Without the pictures, output the lines of the material from the very first through the one that holds "Kun til ferieopphold".

*** Opening Input material ***

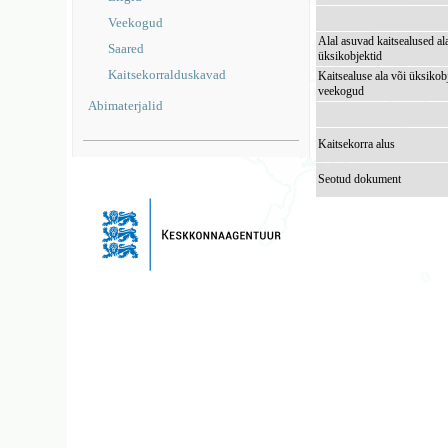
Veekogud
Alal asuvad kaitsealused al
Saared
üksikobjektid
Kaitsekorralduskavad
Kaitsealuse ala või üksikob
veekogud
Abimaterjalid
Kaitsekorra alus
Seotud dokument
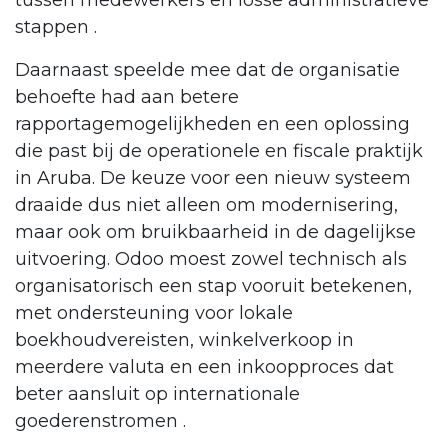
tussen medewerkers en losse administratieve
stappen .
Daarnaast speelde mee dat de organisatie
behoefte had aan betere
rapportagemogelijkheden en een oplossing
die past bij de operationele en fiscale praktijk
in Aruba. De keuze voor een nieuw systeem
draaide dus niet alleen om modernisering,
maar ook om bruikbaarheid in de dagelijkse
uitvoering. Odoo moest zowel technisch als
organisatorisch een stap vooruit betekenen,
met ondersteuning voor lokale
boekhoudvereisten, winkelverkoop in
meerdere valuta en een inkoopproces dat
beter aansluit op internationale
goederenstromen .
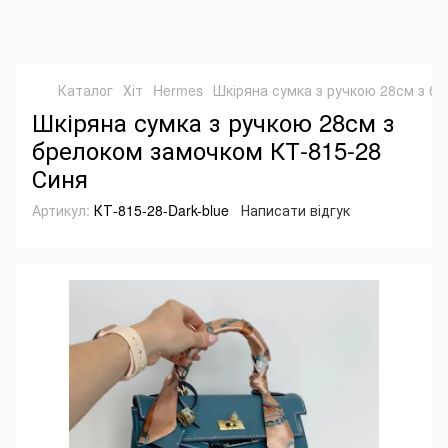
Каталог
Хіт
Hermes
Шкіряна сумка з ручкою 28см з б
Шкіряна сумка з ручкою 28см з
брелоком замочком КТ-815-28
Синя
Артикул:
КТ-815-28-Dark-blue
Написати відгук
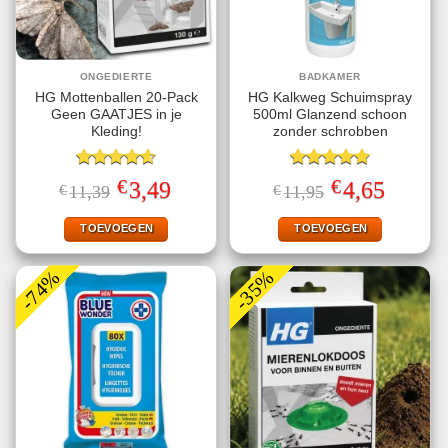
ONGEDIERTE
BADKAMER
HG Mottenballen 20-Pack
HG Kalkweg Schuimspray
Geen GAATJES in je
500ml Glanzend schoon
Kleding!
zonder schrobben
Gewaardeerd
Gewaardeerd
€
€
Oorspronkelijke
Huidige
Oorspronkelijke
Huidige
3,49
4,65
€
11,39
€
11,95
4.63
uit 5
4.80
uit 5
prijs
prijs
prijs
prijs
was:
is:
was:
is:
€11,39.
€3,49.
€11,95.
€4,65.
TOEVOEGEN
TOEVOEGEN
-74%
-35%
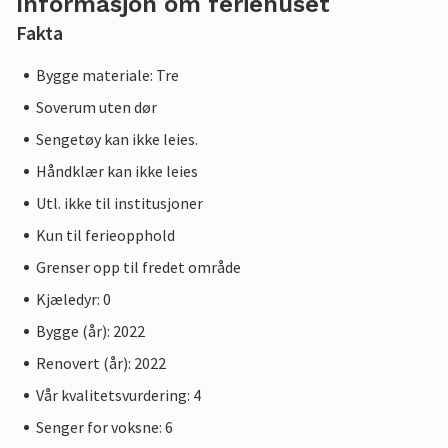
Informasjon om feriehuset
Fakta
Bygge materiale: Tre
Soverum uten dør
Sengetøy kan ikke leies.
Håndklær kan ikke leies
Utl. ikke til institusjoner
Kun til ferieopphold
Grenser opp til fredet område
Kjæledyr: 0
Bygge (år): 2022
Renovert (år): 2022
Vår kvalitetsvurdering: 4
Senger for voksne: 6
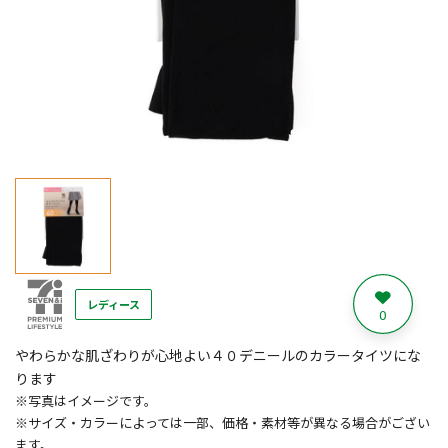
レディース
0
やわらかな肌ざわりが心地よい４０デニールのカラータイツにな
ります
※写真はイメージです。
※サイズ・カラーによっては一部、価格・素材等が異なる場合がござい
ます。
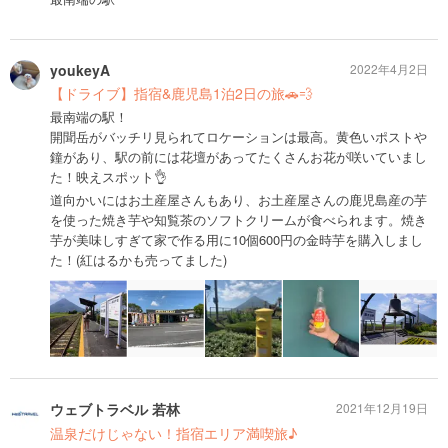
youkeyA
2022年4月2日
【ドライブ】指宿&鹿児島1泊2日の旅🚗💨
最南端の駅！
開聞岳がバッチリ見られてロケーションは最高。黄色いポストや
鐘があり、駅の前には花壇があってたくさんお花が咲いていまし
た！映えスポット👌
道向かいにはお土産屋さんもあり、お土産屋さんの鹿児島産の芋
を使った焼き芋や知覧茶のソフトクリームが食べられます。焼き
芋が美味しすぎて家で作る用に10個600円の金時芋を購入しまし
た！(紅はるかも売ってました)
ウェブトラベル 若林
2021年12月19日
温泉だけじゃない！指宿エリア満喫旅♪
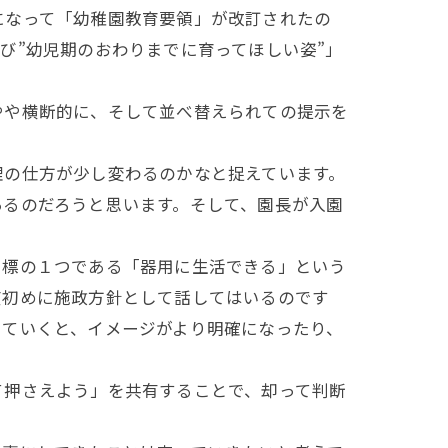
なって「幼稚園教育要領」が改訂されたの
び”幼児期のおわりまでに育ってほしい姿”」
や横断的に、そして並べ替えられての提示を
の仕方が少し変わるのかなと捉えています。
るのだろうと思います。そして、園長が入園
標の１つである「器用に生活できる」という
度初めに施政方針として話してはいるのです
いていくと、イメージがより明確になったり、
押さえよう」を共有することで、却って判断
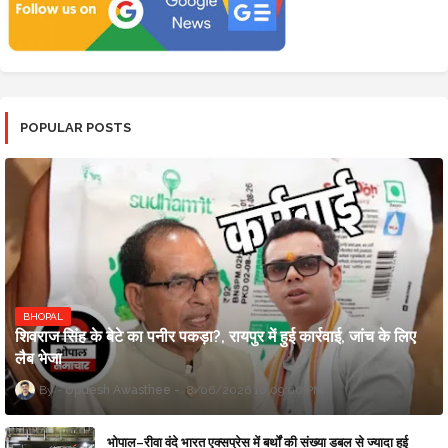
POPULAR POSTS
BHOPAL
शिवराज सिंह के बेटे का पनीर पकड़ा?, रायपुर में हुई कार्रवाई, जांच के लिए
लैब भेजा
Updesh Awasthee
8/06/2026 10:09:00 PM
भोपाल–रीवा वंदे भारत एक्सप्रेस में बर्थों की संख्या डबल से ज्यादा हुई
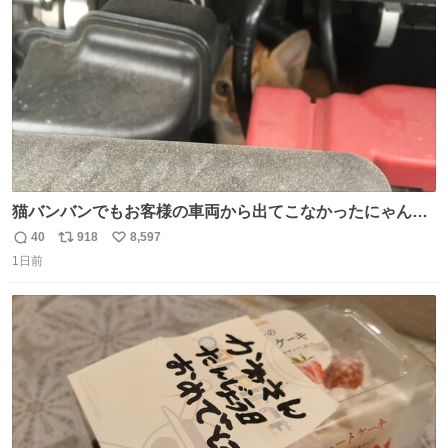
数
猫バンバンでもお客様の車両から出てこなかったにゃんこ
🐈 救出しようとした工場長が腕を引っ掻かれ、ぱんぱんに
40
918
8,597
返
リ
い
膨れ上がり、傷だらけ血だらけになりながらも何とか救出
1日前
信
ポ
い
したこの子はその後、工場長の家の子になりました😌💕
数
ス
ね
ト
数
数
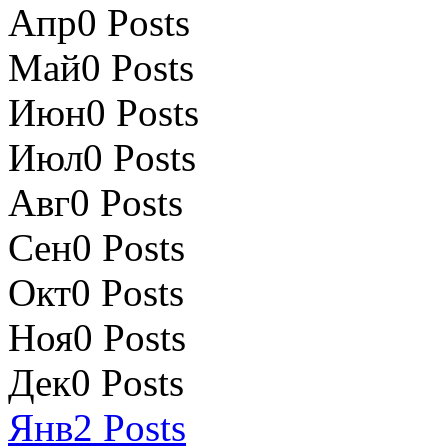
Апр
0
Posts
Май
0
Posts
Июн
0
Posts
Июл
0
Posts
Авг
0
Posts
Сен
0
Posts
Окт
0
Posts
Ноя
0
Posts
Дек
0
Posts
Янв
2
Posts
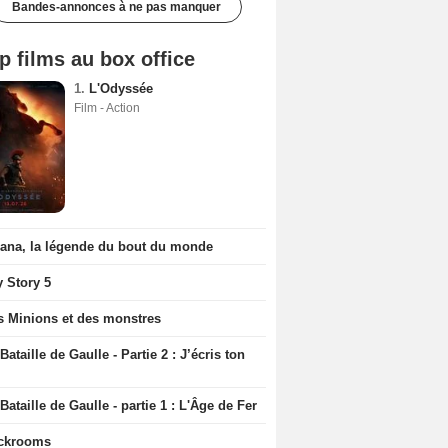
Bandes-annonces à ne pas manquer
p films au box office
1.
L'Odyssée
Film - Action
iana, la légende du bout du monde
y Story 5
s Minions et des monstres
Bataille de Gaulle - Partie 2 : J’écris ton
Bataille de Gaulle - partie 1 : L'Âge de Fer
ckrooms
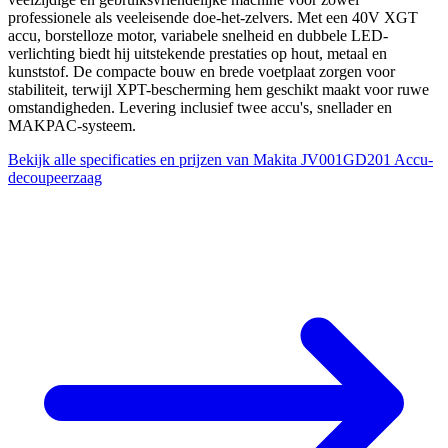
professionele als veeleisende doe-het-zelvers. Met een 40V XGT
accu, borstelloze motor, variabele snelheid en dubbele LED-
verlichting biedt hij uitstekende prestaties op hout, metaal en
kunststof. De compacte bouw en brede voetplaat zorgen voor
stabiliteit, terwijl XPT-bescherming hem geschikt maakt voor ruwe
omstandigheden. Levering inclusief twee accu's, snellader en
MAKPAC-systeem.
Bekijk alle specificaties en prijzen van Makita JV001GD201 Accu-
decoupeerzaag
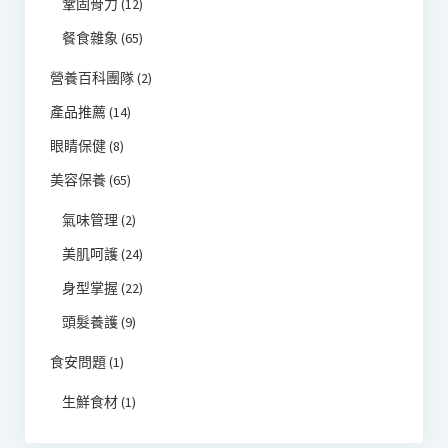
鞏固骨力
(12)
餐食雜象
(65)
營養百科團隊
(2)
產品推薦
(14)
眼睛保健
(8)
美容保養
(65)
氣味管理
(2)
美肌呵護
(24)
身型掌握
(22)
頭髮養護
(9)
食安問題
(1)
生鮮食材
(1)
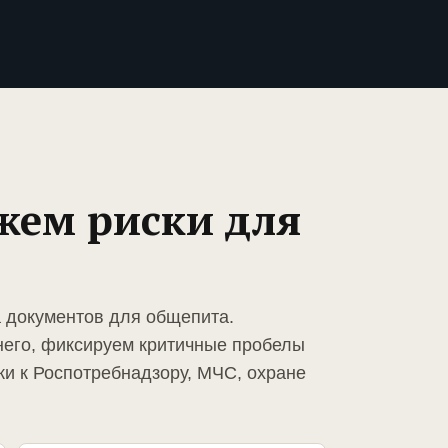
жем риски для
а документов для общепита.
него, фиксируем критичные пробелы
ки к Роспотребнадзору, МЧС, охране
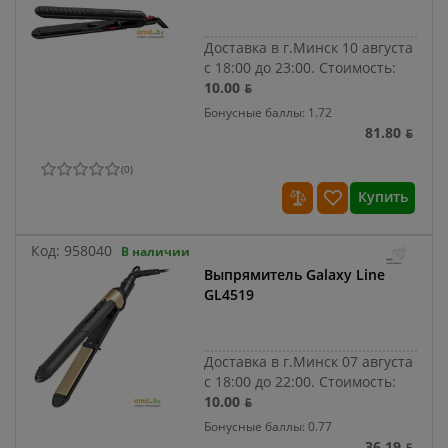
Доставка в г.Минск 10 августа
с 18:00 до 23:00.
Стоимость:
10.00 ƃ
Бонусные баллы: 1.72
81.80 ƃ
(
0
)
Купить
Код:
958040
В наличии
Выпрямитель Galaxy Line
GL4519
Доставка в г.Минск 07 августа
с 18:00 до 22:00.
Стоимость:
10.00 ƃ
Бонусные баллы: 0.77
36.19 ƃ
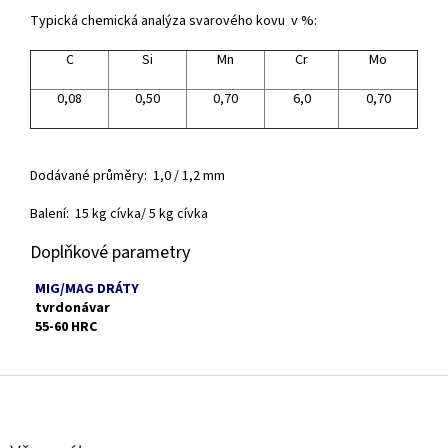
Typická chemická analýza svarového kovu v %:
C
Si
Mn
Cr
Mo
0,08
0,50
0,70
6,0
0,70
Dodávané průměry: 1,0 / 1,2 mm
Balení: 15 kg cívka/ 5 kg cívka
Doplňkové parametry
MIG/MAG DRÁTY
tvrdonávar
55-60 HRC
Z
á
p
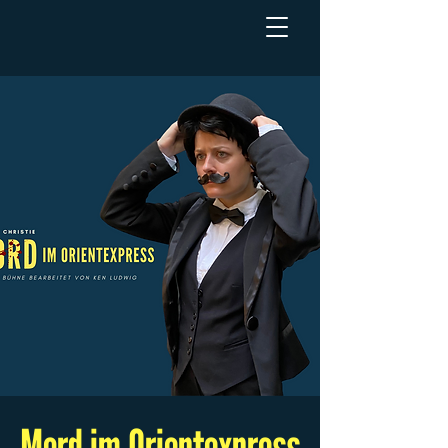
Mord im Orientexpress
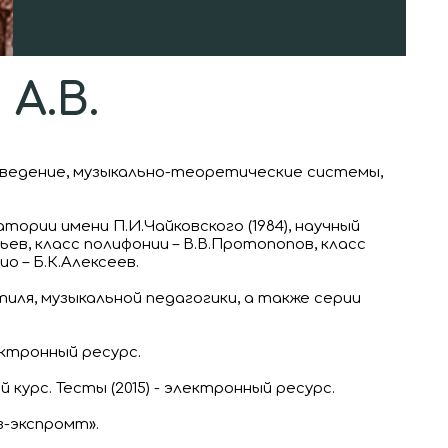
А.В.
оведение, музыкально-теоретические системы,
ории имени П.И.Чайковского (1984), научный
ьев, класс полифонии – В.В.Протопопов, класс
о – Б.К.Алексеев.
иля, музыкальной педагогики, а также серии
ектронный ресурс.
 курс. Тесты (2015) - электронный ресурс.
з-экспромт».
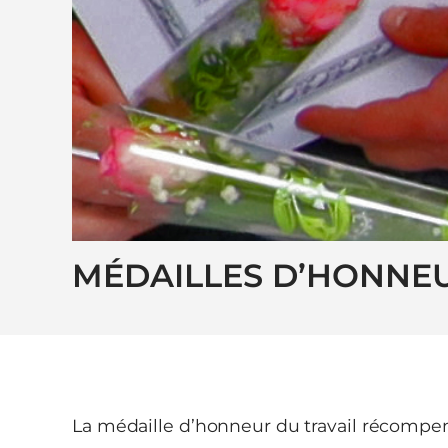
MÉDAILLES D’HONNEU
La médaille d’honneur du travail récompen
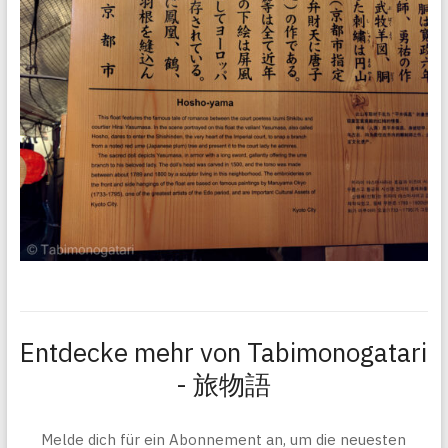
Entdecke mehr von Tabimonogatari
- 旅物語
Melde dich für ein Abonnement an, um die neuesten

*** Closing Input material ***

# Task solution
Veekogud
Alal asuvad kaitsealused al
Saared
üksikobjektid
Kaitsekorralduskavad
Kaitsealuse ala või üksikob
veekogud
Abimaterjalid
Kaitsekorra alus
Seotud dokument
tussen medewerkers en losse administratieve
stappen .
Daarnaast speelde mee dat de organisatie
behoefte had aan betere
rapportagemogelijkheden en een oplossing
die past bij de operationele en fiscale praktijk
in Aruba. De keuze voor een nieuw systeem
draaide dus niet alleen om modernisering,
maar ook om bruikbaarheid in de dagelijkse
uitvoering. Odoo moest zowel technisch als
organisatorisch een stap vooruit betekenen,
met ondersteuning voor lokale
boekhoudvereisten, winkelverkoop in
meerdere valuta en een inkoopproces dat
beter aansluit op internationale
goederenstromen .
Каталог
Хіт
Hermes
Шкіряна сумка з ручкою 28см з б
Шкіряна сумка з ручкою 28см з
брелоком замочком КТ-815-28
Синя
Артикул:
КТ-815-28-Dark-blue
Написати відгук
ONGEDIERTE
BADKAMER
HG Mottenballen 20-Pack
HG Kalkweg Schuimspray
Geen GAATJES in je
500ml Glanzend schoon
Kleding!
zonder schrobben
Gewaardeerd
Gewaardeerd
€
€
Oorspronkelijke
Huidige
Oorspronkelijke
Huidige
3,49
4,65
€
11,39
€
11,95
4.63
uit 5
4.80
uit 5
prijs
prijs
prijs
prijs
was:
is:
was:
is:
€11,39.
€3,49.
€11,95.
€4,65.
TOEVOEGEN
TOEVOEGEN
-74%
-35%
Informasjon om feriehuset
Fakta
Bygge materiale: Tre
Soverum uten dør
Sengetøy kan ikke leies.
Håndklær kan ikke leies
Utl. ikke til institusjoner
Kun til ferieopphold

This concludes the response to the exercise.